DISCLAIMER: The opinions, beliefs, and viewpoints expressed by the author of this article do not necessarily reflect the views, beliefs, and attitudes of Cameron Mills Radio.
Generally, in a case of assault, charges can be filed, or restitution for damages is required. But what does Public Education do when it gets assaulted? Over the past few weeks, Kentucky’s Public Education has taken hit after hit. The assault has been swift and thorough. The final blow was the forced resignation of Commissioner Pruitt and the appointment of Wayne Lewis (who sits at the head of the Kentucky Charter Schools Advisory Council). As a public education teacher, this situation is truly disheartening. It is hard not to feel defeated.
On Friday, April 13th, Governor Bevin made some erroneous accusations that correlated the teachers’ protesting and the harm of hundreds of thousands of school-aged children who were left alone. The idea that school districts canceling school for one day to show solidarity and to protest budget cuts for public education would lead to the sexual abuse and poisoning of children is mindboggling. After a massive backlash from both the community and his legislature, Bevin “apologized” to the teachers because he claimed that there was a misunderstanding. There was never a misunderstanding because the message was loud and clear: the gauntlet was thrown down in the war on public education.
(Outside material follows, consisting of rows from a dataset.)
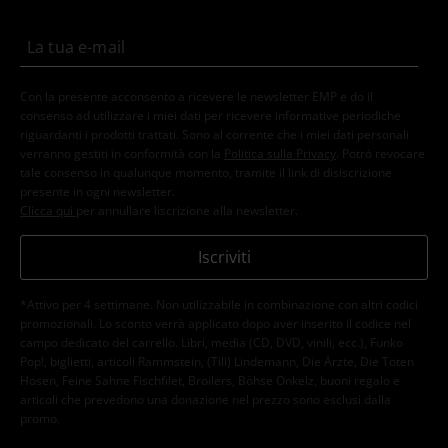
Con la presente acconsento a ricevere le newsletter EMP e do il
consenso ad utilizzare i miei dati per ricevere informative periodiche
riguardanti i prodotti trattati. Sono al corrente che i miei dati personali
verranno gestiti in conformità con la
Politica sulla Privacy
. Potrò revocare
tale consenso in qualunque momento, tramite il link di disiscrizione
presente in ogni newsletter.
Clicca qui
per annullare liscrizione alla newsletter.
Iscriviti
*Attivo per 4 settimane. Non utilizzabile in combinazione con altri codici
promozionali. Lo sconto verrà applicato dopo aver inserito il codice nel
campo dedicato del carrello. Libri, media (CD, DVD, vinili, ecc.), Funko
Pop!, biglietti, articoli Rammstein, (Till) Lindemann, Die Ärzte, Die Toten
Hosen, Feine Sahne Fischfilet, Broilers, Böhse Onkelz, buoni regalo e
articoli che prevedono una donazione nel prezzo sono esclusi dalla
promo.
Over the weekend, there was much speculation about a special session that the Kentucky Department of Education and Governor had called for on Tuesday, April 17th. Teachers across the state, who have united through social media, guessed that Commissioner Pruitt’s job was on the chopping block. Behind closed doors, the four-hour session brought the resignation of Pruitt and the appointment of Lewis as interim. Lewis is a vocal advocate for charter schools in Kentucky. He has never hidden his agenda and has even speculated that Kentucky will see its first charter schools as early as Fall 2019. Along with a complete Board of Education that was hand selected by Bevin (each of whom is pro-charter schools), the final blow connected and the public education’s assault was complete.
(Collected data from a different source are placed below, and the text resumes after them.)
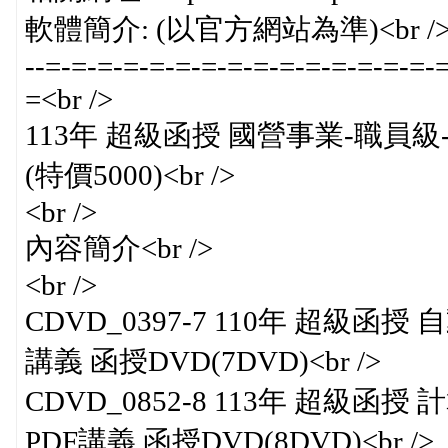
軟體簡介: (以官方網站為準)<br /
--=-=-=-=-=-=-=-=-=-=-=-=-=-=-=-
=<br />
113年 超級函授 國營事業-職員級-
(特價5000)<br />
<br />
內容簡介<br />
<br />
CDVD_0397-7 110年 超級函
講義 函授DVD(7DVD)<br />
CDVD_0852-8 113年 超級函
PDF講義 函授DVD(8DVD)<br />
Unlike other assaults, there are no charges to file. There will be no restitution for damages. The insurance will not pay for the severe injuries. Kentucky’s public education will limp through the next years in limbo. It is difficult to be optimistic when it seems the cards are stacked against you. “The Battle of Bevin” will go down in the record books as Kentucky’s Public Education first defeat, but the war is not over.